Google Cloud BigQuery

The Google Cloud BigQuery connector provides connectivity to Google BigQuery by running queries on large datasets and streaming the results.

Project Info: Alpakka Google Cloud BigQuery
Artifact	com.lightbend.akka akka-stream-alpakka-google-cloud-bigquery 2.0.2 Snapshots are available
JDK versions	Adopt OpenJDK 8 Adopt OpenJDK 11
Scala versions	2.12.11, 2.13.3
JPMS module name	akka.stream.alpakka.google.cloud.bigquery
License	Apache-2.0
Readiness level	Community-driven Since 2.0.2, 2020-07-31
Home page	https://doc.akka.io/docs/alpakka/current
API documentation	API (Scaladoc)
Forums	Lightbend Discuss akka/akka Gitter channel
Release notes	In the documentation
Issues	Github issues
Sources	https://github.com/akka/alpakka

API may change

Alpakka Google Cloud BigQuery was added in Alpakka 2.0.2 in July 2020 and is marked as “API may change”. Please try it out and suggest improvements.
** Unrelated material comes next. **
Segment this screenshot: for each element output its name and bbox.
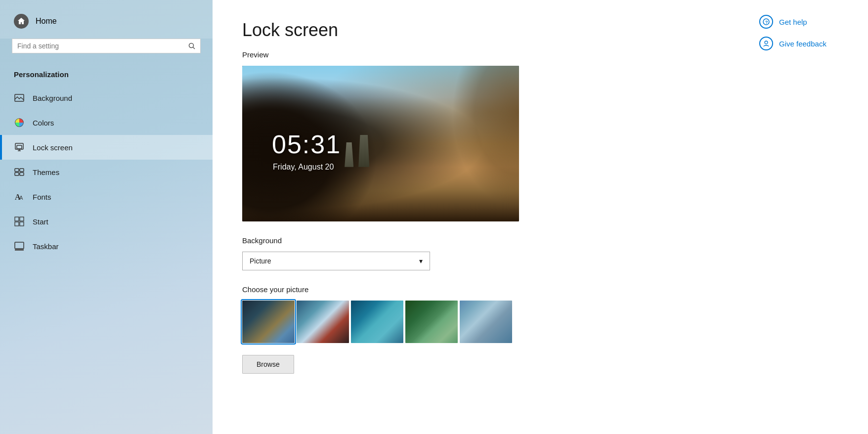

Issue #2353

Artifacts

sbt

libraryDependencies += "com.lightbend.akka" %% "akka-stream-alpakka-google-cloud-bigquery" % "$version$"

Maven

<properties>
  <scala.binary.version>2.12</scala.binary.version>
</properties>
<dependency>
  <groupId>com.lightbend.akka</groupId>
  <artifactId>akka-stream-alpakka-google-cloud-bigquery_${scala.binary.version}</artifactId>
  <version>$version$</version>
</dependency>

Gradle

versions += [
  ScalaBinary: "2.12"
]
dependencies {
  compile group: 'com.lightbend.akka', name: "akka-stream-alpakka-google-cloud-bigquery_${versions.ScalaBinary}", version: '$version$'
}

Usage

Add the imports

Scala

import akka.NotUsed
import akka.actor.ActorSystem
import akka.stream.ActorMaterializer
import akka.stream.alpakka.googlecloud.bigquery.BigQueryConfig
import akka.stream.alpakka.googlecloud.bigquery.client.BigQueryCommunicationHelper
import akka.stream.alpakka.googlecloud.bigquery.client.TableDataQueryJsonProtocol.Field
import akka.stream.alpakka.googlecloud.bigquery.client.TableListQueryJsonProtocol.QueryTableModel
import akka.stream.alpakka.googlecloud.bigquery.scaladsl.{BigQueryCallbacks, GoogleBigQuerySource}
import akka.stream.scaladsl.{Sink, Source}
import spray.json.DefaultJsonProtocol._
import spray.json.{JsObject, JsonFormat}

import scala.concurrent.Future
import scala.util.Try

Java

import akka.NotUsed;
import akka.actor.ActorSystem;
import akka.http.scaladsl.model.HttpRequest;
import akka.stream.ActorMaterializer;
import akka.stream.alpakka.googlecloud.bigquery.BigQueryConfig;
import akka.stream.alpakka.googlecloud.bigquery.client.BigQueryCommunicationHelper;
import akka.stream.alpakka.googlecloud.bigquery.client.TableDataQueryJsonProtocol;
import akka.stream.alpakka.googlecloud.bigquery.client.TableListQueryJsonProtocol;
import akka.stream.alpakka.googlecloud.bigquery.javadsl.GoogleBigQuerySource;
import akka.stream.alpakka.googlecloud.bigquery.javadsl.BigQueryCallbacks;
import akka.stream.javadsl.Sink;
import akka.stream.javadsl.Source;
import scala.util.Try;
import spray.json.JsObject;

import java.util.Collection;
import java.util.List;
import java.util.concurrent.CompletionStage;
import java.util.stream.Collectors;

Create the BigQuery configuration

Scala

val config = BigQueryConfig("[email protected]", "privateKeyFromGoogle", "projectID", "bigQueryDatasetName")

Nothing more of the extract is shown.